Archaeologists have uncovered a secret Nazi lair deep in the Argentine jungle — which was built for leaders of the Third Reich in case they needed to flee Germany.
The hideout is located in the Teyu Cuare provincial park near the South American country’s border with Paraguay and was found after researchers used machetes to clear a thick patch of vines and undergrowth, the Argentine newspaper Clarin reported.
All that remains is a series of stone structures adorned with faded swastikas, some German coins from the late 1930s and fragments of porcelain pottery. The lair is believed to have been constructed during World War II in the final days of the Third Reich, according to the Washington Post.
“Apparently, halfway through the Second World War, the Nazis had a secret project of building shelters for top leaders in the event of defeat — inaccessible sites, in the middle of deserts, in the mountains, on a cliff or in the middle of the jungle like this,” Daniel Schavelzon, lead researcher with the University of Buenos Aires, told Clarin.
“This site also has the bonus of allowing inhabitants to be in Paraguay in less than 10 minutes,” he added. “It’s a protected, defendable site where they could live quietly.”
Argentina has become the final resting place of countless Nazi artifacts and memorabilia.
The nation has been gripped by the lifestyles of the Third Reich ever since thousands of war criminals fled to South America with the help of German sympathizers, the Washington Post reports.
Using a system of escape known as “ratlines,” the Nazi runaways established new lives everywhere from Brazil to Argentina. According to some theories, even the Fuhrer himself found refuge in an Argentine idyll, “doddering peacefully in the Andean foothills attended by faithful Nazi servants,” according to archival sources.

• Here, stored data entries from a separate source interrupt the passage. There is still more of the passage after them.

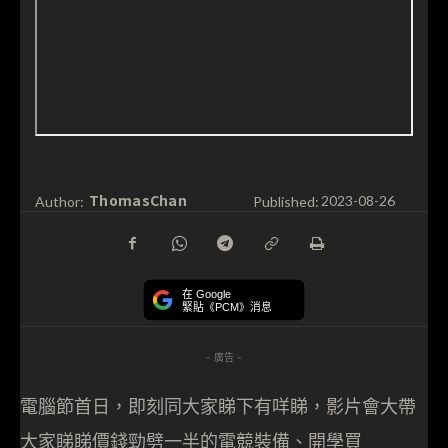
ThomasChan
Author:
Published:
2023-08-26
在 Google
緊貼《PCM》消息
- 廣告 -
電腦節首日，即刻同大家睇下有咩睇，影片會大帶
大家睇睇價錢勁劈一半的電競裝備、開學買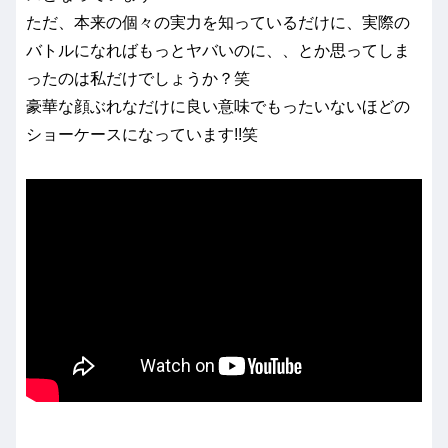
ただ、本来の個々の実力を知っているだけに、実際の
バトルになればもっとヤバいのに、、とか思ってしま
ったのは私だけでしょうか？笑
豪華な顔ぶれなだけに良い意味でもったいないほどの
ショーケースになっています!!笑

But the most notorious German to have called Argentina home would have to be Dr. Joseph Mengele.
Dubbed “the Angel of Death,” the twisted and deranged Nazi doctor became known for his horrid experiments on children, mainly twins and dwarves. Historians have described Mengele as a bloodthirsty maniac who would pluck prisoners out of line and either cruelly experiment on them or send them straight to their deaths in the gas chamber.
Mossad efforts to capture Mengele in the 1960s failed. He was believed to have suffered a stroke while swimming and drowned in 1979.